Democracia, alternancia y desorden (Primera de dos partes)

Nuestra patria, al igual que todos los países del continente americano, es un Estado joven, fruto de las ideas liberales del siglo XVIII sobre su necesidad, valor y fin. Con apenas 210 años de vida independiente, nuestro querido México ha tenido una vida convulsa, llena de vaivenes sociales, políticos y económicos, que mucho han dificultado su desarrollo. 

 Históricamente, los momentos más estables de nuestra patria han sido —lamentablemente— durante la permanencia de las dictaduras u oligarquías. En últimas fechas, un mismo movimiento o partido político mantuvo las riendas de las instituciones gubernamentales, con lo que se garantizó transiciones ordenadas, cambios de mando pacíficos y, sobre todo, garantizando que la transmisión del poder se llevara a cabo mediante los cauces de la institucionalidad.

Sin embargo, la condición de libertad impera un mínimo democrático para que la vida de los Estados perdure, pues es la base del Contrato Social que los conforma. No basta lo ordenado, constante o permanente que evolucionen los indicadores económicos y de bienestar, siempre es necesario que se respeten los derechos y prerrogativas de participación política; es decir, que todos —o la mayoría— de los que forman parte del Estado tengan la certeza que son considerados en las decisiones gubernamentales. Si esta “cláusula democrática” falla, indefectiblemente la inestabilidad social y política se hacen presentes.

La historia más reciente deviene tras la Revolución Mexicana, de la que derivó un movimiento político que aglomeró a la mayoría de las facciones triunfantes en un gran partido político nacional que, cumpliendo con las “formas” democráticas, permitía la participación popular, en tanto que, al interior, se manejaban bajo reglas eficaces pero ética y legalmente cuestionables.

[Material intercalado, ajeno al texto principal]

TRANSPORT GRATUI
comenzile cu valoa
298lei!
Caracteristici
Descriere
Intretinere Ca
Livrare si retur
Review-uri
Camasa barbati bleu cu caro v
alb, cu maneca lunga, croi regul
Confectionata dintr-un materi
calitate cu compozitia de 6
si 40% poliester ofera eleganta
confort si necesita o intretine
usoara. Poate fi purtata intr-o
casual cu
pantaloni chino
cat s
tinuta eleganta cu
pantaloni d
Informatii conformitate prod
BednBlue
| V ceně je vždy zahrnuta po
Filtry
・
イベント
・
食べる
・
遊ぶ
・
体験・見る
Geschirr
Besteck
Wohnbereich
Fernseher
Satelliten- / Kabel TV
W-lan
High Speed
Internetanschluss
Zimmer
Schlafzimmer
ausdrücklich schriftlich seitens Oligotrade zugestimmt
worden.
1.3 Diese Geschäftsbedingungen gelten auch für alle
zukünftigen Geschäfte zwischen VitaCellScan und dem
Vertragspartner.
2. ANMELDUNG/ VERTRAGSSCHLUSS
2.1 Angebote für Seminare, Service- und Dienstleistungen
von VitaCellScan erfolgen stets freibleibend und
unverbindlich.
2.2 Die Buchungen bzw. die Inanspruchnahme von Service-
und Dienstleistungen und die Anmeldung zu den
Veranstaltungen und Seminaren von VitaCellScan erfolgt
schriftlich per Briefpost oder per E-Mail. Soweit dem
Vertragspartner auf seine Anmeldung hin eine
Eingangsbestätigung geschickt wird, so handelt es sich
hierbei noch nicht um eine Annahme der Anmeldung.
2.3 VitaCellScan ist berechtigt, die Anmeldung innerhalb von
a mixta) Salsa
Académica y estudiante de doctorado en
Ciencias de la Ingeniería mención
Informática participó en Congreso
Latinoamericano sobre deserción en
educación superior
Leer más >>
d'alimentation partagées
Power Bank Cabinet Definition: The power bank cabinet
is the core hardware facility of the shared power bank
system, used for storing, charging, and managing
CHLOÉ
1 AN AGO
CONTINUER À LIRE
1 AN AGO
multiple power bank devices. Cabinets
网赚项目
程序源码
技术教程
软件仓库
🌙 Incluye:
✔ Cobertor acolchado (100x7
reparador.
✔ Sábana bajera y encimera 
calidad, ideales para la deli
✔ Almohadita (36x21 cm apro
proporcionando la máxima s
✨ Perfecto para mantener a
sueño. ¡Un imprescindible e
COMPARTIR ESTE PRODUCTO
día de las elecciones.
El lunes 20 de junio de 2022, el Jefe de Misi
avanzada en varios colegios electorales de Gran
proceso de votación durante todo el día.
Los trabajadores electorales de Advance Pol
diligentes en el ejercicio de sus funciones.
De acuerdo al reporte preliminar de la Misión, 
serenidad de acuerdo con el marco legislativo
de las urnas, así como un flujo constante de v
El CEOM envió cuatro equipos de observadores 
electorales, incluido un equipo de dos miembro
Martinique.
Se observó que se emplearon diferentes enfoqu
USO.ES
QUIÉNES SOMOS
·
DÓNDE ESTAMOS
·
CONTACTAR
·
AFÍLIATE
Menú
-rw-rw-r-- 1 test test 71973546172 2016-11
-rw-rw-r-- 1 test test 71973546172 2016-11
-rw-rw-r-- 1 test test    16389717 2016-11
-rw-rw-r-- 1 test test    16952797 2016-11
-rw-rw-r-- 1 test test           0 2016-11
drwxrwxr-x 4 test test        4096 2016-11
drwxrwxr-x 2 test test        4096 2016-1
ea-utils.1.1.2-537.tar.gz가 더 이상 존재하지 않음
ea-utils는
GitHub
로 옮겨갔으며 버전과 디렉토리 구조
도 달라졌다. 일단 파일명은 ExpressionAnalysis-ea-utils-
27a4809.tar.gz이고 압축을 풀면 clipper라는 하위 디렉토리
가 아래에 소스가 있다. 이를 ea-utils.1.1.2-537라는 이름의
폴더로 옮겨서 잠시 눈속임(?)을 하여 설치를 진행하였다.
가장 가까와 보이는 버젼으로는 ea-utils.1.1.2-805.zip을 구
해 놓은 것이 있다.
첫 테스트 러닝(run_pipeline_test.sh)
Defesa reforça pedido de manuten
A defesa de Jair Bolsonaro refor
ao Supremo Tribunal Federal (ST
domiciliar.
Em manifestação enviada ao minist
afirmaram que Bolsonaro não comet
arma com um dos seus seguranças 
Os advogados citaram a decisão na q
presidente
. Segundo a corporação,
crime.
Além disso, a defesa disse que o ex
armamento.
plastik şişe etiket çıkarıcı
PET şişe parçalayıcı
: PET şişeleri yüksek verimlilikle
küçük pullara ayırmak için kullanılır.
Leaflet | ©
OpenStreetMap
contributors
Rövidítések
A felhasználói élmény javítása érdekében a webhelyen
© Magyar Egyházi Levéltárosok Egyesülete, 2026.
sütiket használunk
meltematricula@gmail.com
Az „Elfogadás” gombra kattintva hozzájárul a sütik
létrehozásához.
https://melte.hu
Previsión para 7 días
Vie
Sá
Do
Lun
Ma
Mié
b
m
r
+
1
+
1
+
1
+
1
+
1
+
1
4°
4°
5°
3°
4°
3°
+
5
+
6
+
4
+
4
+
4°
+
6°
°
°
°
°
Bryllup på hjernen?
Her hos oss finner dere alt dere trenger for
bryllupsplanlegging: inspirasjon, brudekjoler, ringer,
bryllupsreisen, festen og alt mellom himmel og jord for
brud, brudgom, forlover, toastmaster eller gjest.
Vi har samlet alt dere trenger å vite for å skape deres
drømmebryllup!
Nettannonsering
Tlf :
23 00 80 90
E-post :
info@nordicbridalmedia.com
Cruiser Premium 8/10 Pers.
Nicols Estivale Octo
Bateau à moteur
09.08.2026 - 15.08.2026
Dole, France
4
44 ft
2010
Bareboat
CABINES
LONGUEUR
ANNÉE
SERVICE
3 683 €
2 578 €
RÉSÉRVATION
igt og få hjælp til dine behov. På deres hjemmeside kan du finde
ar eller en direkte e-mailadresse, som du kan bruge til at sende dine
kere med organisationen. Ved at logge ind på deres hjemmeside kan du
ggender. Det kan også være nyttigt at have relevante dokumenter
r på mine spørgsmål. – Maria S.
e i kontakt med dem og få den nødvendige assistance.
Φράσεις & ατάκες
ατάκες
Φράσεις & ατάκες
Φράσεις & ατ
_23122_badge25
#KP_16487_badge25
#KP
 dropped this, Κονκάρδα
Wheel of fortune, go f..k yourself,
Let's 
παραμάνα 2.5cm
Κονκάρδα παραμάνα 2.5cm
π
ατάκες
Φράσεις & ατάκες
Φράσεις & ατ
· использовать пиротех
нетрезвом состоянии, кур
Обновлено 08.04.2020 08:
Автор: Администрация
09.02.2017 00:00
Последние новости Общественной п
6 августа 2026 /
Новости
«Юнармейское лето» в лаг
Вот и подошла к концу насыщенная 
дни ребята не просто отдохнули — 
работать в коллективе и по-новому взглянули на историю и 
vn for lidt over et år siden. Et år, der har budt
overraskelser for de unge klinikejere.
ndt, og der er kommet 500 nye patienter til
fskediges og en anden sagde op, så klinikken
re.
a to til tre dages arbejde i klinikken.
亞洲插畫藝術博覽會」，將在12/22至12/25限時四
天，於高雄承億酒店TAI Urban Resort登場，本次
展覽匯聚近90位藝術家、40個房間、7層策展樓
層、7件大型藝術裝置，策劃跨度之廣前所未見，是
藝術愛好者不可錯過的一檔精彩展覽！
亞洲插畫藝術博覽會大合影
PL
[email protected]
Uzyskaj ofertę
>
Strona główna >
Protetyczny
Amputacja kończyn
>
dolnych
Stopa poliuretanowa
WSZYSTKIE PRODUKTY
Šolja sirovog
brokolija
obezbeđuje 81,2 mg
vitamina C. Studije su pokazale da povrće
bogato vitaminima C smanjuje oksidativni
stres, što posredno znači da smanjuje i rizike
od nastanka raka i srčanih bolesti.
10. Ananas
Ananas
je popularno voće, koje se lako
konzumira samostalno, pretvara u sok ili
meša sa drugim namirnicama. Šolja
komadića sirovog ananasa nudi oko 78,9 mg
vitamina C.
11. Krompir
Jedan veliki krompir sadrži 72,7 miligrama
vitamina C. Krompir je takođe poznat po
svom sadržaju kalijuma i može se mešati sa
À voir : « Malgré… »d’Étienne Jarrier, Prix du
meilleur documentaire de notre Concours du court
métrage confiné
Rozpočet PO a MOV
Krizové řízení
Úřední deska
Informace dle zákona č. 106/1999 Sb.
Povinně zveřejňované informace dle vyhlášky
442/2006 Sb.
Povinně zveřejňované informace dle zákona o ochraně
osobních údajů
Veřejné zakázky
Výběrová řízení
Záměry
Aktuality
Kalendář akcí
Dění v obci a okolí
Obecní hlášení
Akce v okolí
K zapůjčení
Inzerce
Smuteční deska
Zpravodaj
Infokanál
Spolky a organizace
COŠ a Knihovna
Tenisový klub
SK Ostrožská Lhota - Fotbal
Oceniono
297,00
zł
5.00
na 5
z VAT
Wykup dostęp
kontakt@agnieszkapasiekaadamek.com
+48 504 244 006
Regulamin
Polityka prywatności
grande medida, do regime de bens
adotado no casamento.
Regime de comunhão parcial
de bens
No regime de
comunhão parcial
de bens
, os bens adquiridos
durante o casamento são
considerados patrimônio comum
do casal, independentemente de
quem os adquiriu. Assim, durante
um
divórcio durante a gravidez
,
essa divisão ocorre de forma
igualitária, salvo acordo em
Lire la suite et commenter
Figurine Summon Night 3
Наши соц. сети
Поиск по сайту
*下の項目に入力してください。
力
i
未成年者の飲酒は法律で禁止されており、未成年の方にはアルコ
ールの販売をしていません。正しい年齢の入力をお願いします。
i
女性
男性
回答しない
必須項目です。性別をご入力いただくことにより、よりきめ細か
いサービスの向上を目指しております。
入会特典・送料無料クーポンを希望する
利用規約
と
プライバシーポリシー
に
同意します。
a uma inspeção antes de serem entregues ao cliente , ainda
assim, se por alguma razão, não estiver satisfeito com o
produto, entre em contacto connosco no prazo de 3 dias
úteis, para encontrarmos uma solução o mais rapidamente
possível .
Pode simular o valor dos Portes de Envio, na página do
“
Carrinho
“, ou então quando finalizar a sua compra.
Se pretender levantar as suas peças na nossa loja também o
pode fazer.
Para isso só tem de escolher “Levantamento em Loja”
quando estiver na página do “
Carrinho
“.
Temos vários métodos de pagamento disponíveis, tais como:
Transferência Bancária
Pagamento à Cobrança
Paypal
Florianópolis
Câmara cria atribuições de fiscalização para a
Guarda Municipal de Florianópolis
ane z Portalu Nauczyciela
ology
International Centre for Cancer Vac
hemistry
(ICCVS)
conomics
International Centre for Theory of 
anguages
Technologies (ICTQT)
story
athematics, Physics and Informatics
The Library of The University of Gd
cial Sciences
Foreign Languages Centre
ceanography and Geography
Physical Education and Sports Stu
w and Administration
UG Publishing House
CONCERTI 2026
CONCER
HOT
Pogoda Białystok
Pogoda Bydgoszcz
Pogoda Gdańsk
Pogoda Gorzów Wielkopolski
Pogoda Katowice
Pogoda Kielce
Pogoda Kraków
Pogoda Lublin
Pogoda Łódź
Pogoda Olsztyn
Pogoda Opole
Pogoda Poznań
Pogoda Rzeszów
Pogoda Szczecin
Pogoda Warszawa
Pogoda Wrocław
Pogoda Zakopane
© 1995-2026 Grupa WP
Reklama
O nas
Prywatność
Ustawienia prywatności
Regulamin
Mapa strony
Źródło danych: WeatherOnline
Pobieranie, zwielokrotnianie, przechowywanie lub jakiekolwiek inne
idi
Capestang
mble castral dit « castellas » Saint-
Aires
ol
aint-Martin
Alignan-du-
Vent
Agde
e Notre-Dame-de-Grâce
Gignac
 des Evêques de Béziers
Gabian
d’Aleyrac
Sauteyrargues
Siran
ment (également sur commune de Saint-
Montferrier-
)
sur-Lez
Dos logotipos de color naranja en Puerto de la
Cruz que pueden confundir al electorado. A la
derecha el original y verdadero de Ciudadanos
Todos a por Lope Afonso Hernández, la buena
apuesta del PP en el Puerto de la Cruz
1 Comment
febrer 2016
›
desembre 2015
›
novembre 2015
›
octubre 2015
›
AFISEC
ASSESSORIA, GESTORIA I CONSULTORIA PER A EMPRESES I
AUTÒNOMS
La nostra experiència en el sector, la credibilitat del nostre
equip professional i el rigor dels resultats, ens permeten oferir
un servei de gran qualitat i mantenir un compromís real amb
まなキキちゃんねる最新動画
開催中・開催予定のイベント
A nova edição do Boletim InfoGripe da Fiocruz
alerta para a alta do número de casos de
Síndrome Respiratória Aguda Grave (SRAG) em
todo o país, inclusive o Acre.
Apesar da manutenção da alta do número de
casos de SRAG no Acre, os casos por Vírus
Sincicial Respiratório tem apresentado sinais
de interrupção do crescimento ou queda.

La fórmula era sencilla de comprender, pero compleja de ejecutarse: las diferencias entre facciones se resolvían con negociaciones al interior del partido y así la mayoría de sus integrantes eran beneficiados con prebendas del poder público. Con esto, durante más de 70 años, se regularon las ambiciones y sometieron las pasiones a una disciplina férrea, cuya transgresión implicaba —en primera instancia— la expulsión de la oligarquía y, como consecuencia natural, la pérdida de privilegios y de impunidad. Así se mantenía la disciplina y la unión de lo que se conoció como la “Familia Revolucionaria”.

En el año 2000 se gestó un gran movimiento que promovió la alternancia democrática como la fórmula idónea para el bienestar. De este modo, se dio fin a lo que Mario Vargas Llosa bautizó como “la dictadura perfecta”, que permitió a las facciones de la revolución y a sus herederos, perpetuarse y beneficiares del poder político por más de 70 años.

Sin embargo, la alternancia, víctima de las ambiciones y pasiones de los que la promovieron y enarbolaron, aunado a los pactos y vicios enquistados en la clase política, generó una oligarquía cuyo único vínculo fueron las complicidades en los beneficios y abuso del poder, dejando atrás y sueltos los principios y, a flor de piel, los incumplimientos y las traiciones; pero, sobre todo, la fórmula que permitió la cohesión del otrora partido nacional: la disciplina.